En l’espèce, il résulte des pièces versées au dossier que dès le 21 août 2024, Madame [K] s’est plainte au vendeur par lettre recommandée avec accusé de réception signé par la société Keep Driving le 29 août 2024 de l’existence d’une défaillance qui lui est apparue importante et relative à des difficultés récurrentes pour le passage des vitesses. Madame [K] explique dans son courrier avoir fait appel le lendemain à un mécanicien automobile qui a réalisé un essai et a constaté que l’embrayage du véhicule présentait un grave problème. Elle précise s’être rendue le mercredi 14 août 2024 à la concession Mini à Rouen, qu’un technicien a réalisé un essai avec la Mini et que le garage a indiqué dans son courriel en date du 16 août 2024 que l’embrayage du véhicule était à remplacer ainsi que probablement le volant moteur.
Monsieur [Z] conteste les demandes de Madame [K] en soutenant d’une part, que le prix aurait été baissé de 690 € pour couvrir la révision du véhicule ainsi que le problème de l’embrayage et que d’autre part, il serait normal que l’embrayage soit à changer sur un véhicule qui avait 144 200 km au compteur au moment de la vente.
Monsieur [Z] ne rapporte pas la preuve que le prix aurait été baissé d’un montant de 690 € sur le prix de vente pour changer l’embrayage. Aucune mention n’apparaît sur la facture en ce sens. Par ailleurs, le défendeur ne peut se contenter de dire qu’il est normal que l’embrayage soit usé pour une voiture de ville de presque 10 ans avec 144 200 km. En effet, l’embrayage n’était pas usé légèrement mais bon à changer comme le concessionnaire Mini de Rouen l’a indiqué dans son mail dès le 16 août 2024 (« il faut prévoir le remplacement de l’embrayage et le volant moteur pour les soucis de passage de vitesse difficile ainsi que l’embrayage dur »).
De même, le concessionnaire Mini du Havre a indiqué dans sa facture en date du 16 janvier 2025 : « soufflets amortisseurs avant + têtes à remplacer, silents blocs de triangle à remplacer, 2 pneus ar à remplacer, embrayage + volant moteur à remplacer. Prévoir le remplacement rapidement, risque de plus du tout pouvoir passer les vitesses, embrayage volant moteur est la cause de la plainte de la cliente, embrayage HS donc patine, donc peine à freiner le moteur. ».

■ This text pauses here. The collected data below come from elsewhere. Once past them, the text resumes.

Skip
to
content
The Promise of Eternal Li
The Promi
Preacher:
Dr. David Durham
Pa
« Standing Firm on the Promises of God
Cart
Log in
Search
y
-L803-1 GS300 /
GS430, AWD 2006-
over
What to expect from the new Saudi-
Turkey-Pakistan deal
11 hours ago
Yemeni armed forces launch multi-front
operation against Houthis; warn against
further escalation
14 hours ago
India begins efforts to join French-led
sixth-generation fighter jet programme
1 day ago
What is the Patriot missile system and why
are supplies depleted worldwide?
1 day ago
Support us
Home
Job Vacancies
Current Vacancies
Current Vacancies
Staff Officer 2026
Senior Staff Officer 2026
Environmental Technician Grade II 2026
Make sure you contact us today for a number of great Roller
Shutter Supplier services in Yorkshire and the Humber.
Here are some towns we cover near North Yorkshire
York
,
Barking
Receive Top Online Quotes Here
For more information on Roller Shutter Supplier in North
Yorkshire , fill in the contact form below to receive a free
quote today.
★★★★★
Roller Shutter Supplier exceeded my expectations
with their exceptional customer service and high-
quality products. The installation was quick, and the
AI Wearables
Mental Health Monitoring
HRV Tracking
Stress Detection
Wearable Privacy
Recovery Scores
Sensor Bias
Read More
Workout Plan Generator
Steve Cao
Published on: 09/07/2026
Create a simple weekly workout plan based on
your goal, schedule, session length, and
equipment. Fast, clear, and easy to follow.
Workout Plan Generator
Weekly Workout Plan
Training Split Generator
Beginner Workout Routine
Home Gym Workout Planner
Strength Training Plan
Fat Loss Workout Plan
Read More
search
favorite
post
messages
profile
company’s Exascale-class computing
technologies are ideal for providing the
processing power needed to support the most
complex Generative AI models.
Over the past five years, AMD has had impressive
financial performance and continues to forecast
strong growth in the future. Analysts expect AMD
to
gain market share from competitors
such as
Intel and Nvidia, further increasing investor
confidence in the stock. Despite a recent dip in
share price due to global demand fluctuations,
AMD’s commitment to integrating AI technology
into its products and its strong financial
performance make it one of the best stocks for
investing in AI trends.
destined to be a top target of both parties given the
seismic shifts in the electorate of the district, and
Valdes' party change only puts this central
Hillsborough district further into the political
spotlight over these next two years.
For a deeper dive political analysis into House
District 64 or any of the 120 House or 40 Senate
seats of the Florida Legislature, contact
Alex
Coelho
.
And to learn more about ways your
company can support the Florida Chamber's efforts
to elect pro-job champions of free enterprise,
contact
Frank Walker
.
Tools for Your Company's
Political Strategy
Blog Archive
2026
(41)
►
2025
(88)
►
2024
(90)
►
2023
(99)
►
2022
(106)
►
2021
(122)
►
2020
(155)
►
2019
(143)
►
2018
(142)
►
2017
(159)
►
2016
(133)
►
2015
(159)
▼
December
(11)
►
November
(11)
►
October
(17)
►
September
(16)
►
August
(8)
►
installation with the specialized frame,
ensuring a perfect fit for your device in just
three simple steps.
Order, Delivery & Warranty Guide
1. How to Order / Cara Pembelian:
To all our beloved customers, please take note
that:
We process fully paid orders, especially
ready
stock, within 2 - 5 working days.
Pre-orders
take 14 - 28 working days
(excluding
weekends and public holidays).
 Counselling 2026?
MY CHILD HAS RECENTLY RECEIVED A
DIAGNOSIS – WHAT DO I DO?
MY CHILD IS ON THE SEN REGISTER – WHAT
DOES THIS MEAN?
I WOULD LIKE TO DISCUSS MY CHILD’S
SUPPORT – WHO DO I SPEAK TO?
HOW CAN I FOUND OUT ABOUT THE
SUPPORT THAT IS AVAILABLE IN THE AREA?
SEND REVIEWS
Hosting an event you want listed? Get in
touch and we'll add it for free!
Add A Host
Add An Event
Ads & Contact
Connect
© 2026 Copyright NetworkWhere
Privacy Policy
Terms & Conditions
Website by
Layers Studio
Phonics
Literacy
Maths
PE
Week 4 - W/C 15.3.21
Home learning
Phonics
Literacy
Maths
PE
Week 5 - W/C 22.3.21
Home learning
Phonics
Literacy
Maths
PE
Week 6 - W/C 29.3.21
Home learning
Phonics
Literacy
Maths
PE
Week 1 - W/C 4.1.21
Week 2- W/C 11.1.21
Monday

Enfin, Monsieur [Z] ne peut s’exonérer de sa responsabilité en mettant des clauses d’exclusion de sa garantie sur la facture. Ainsi, il est noté qu’il n’y a aucune prise en charge sur divers éléments dont les consommables (embrayage, plaquettes ou disque de freins, pneus, batterie, ampoules…). Ceci reviendrait à laisser à la discrétion du vendeur professionnel ce qu’il entend garantir sur les véhicules vendus, ce qui contrevient à sa responsabilité de plein droit.

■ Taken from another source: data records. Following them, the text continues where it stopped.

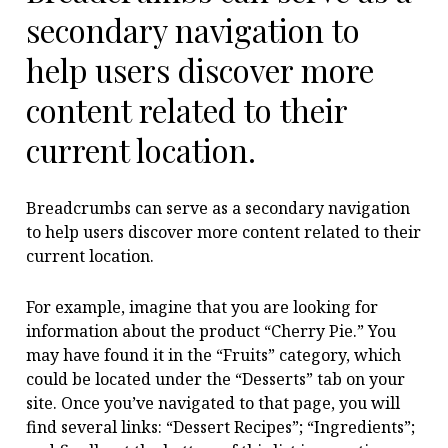
secondary navigation to
help users discover more
content related to their
current location.
Breadcrumbs can serve as a secondary navigation
to help users discover more content related to their
current location.
For example, imagine that you are looking for
information about the product “Cherry Pie.” You
may have found it in the “Fruits” category, which
could be located under the “Desserts” tab on your
site. Once you’ve navigated to that page, you will
find several links: “Dessert Recipes”; “Ingredients”;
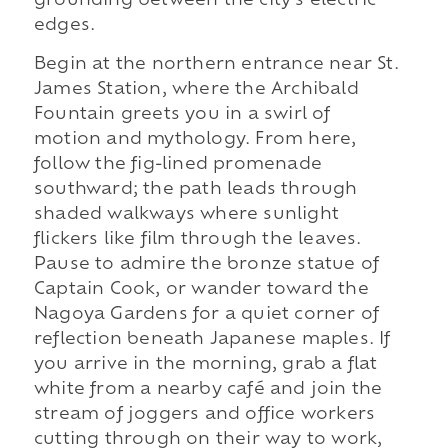
grounding between the city's electric
edges.
Begin at the northern entrance near St.
James Station, where the Archibald
Fountain greets you in a swirl of
motion and mythology. From here,
follow the fig-lined promenade
southward; the path leads through
shaded walkways where sunlight
flickers like film through the leaves.
Pause to admire the bronze statue of
Captain Cook, or wander toward the
Nagoya Gardens for a quiet corner of
reflection beneath Japanese maples. If
you arrive in the morning, grab a flat
white from a nearby café and join the
stream of joggers and office workers
cutting through on their way to work,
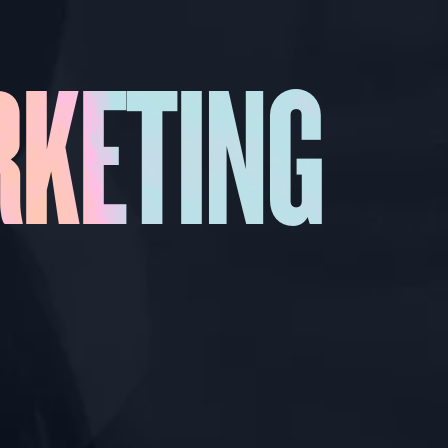
RKETING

Au moment de la vente, l’embrayage était donc défectueux et devait être remplacé. Il s’agit donc d’un vice caché antérieur à la vente qui rendait impropre le véhicule à son usage puisque le risque était de ne plus du tout pouvoir passer les vitesses.
Le problème des pneus
Suite au nouveau contrôle technique que Madame [K] a réalisé le 3 octobre 2024, celui-ci a mis en évidence une défaillance majeure au niveau des pneus. Il est noté que la taille, la capacité de charge ou la catégorie d’indice de vitesse du pneumatique ne sont pas conformes aux exigences et nuisent à la sécurité routière (AVG, AVD).
Madame [K] produit la facture en date du 11 décembre 2024 du changement des deux pneus pour un montant de 140 €.
Ceci constitue un vice caché pour un acquéreur profane.
Il résulte de l’ensemble de ces éléments qu’au moment de la vente, le véhicule litigieux était grevé de vices rendant impropre le véhicule à son usage puisque l’embrayage présentait au moment de la vente un risque de plus du tout pouvoir passer les vitesses et une défaillance majeure a été relevée concernant les pneus aussitôt après la vente.
Ces problèmes n’ont pas été portés à la connaissance de Madame [K], acquéreur profane, au regard de leur caractère non-apparent.
Madame [K] est donc bien-fondée à agir sur le fondement de l’obligation de garantie des vices cachés.
Sur le préjudice indemnisable
Aux termes de l’article 1641 précité, le vendeur est tenu de la garantie à raison des défauts cachés de la chose vendue qui la rendent impropre à l’usage auquel on la destine, ou qui diminuent tellement cet usage que l’acheteur ne l’aurait pas acquise, ou n’en aurait donné qu’un moindre prix s’il les avait connus.
Aux termes de l’article 1644 du code civil, dans le cas des articles 1641 et 1643, l’acheteur a le choix de rendre la chose et de se faire restituer le prix, ou de garder la chose et de se faire rendre une partie du prix.
Enfin, l’article 1645 du code civil dispose que si le vendeur connaissait les vices de la chose, il est tenu, outre la restitution du prix qu’il en a reçu, de tous les dommages et intérêts envers l’acheteur.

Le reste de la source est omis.